Optometrists are still open during lockdown, although the survey also showed that only one in five people would now book an eye test as they are fearful of catching COVID-19.
Fight for Sight chief executive Sherine Krause said: “With the Covid-19 pandemic having forced so many of us to move to digital working, online learning and even virtual socialising, it is not surprising that our screen time has soared this year.
“However, it’s vital that the benefits of increased digital access and use during lockdown do not come at the detriment of our eye health. We would urge employers to take their responsibilities towards staff seriously during this period of extended home working and to encourage employees to take regular breaks from screens.

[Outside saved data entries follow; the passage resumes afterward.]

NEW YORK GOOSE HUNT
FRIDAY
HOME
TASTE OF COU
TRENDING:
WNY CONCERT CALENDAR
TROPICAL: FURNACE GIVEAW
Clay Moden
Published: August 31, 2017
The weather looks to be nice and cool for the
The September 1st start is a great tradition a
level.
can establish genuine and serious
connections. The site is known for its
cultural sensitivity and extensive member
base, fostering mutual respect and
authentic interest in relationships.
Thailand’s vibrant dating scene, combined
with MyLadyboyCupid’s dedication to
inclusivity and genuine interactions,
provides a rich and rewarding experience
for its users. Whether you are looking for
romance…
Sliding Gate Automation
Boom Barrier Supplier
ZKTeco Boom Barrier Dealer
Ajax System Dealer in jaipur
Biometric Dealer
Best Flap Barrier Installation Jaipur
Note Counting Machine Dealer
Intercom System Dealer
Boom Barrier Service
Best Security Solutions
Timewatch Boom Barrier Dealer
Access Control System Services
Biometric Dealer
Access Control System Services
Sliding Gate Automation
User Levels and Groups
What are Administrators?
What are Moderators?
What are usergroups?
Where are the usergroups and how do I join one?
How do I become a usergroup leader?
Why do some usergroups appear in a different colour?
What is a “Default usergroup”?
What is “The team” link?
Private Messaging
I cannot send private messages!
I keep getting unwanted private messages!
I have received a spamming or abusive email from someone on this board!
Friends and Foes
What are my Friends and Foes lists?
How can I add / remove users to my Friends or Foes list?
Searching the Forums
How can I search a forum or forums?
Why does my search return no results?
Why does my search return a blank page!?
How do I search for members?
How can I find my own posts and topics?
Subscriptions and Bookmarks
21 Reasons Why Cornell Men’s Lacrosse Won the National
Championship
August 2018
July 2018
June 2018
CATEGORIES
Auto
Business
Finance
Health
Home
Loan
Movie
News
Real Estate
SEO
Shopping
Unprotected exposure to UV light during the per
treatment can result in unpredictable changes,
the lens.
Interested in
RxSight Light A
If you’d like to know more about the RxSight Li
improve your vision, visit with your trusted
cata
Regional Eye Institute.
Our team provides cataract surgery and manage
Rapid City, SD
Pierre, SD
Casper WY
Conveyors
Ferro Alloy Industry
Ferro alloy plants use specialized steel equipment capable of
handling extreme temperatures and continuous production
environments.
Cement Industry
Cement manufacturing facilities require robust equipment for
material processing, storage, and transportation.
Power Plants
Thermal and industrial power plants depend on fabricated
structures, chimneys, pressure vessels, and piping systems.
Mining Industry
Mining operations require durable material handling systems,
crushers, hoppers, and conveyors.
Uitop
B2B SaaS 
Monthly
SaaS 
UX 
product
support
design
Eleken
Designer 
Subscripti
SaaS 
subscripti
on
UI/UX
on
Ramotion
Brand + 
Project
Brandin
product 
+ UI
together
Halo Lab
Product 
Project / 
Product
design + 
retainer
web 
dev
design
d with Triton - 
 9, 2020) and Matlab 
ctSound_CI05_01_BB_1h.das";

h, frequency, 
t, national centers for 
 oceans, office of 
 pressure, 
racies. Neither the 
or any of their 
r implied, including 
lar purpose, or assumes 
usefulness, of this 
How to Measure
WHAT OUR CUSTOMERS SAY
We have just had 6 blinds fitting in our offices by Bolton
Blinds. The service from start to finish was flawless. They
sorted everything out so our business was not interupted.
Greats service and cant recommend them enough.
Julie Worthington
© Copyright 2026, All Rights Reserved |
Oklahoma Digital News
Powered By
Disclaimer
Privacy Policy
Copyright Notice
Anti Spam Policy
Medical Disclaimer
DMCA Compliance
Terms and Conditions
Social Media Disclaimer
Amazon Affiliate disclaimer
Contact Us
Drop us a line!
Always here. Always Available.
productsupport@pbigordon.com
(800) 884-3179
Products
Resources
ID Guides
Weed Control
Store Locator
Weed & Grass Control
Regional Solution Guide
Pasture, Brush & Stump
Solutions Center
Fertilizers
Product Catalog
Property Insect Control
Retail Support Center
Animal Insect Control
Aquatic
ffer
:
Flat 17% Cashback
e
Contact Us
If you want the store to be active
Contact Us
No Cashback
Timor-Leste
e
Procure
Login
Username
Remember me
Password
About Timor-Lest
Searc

“People should also continue routine eye care throughout the pandemic and to get their eyes tested if they feel their sight has deteriorated. More than half of all cases of sight loss are avoidable through early detection and prevention methods and regular eye tests can often detect symptomless sight-threatening conditions.”
Eye research has shown that overuse of devices can lead to myopia, otherwise known as short-sightedness, which is why it is so important to take screen breaks, particularly among children.
Fight for Sight funded researcher Professor Jeremy Guggenheim said: “Research has shown convincingly that insufficient time spent outdoors is a risk factor for myopia. Excessive time viewing electronic devices may pose an additional risk. Therefore, clinicians around the world are worried that COVID-19 lockdown restrictions may elevate the already high levels of myopia in many regions.”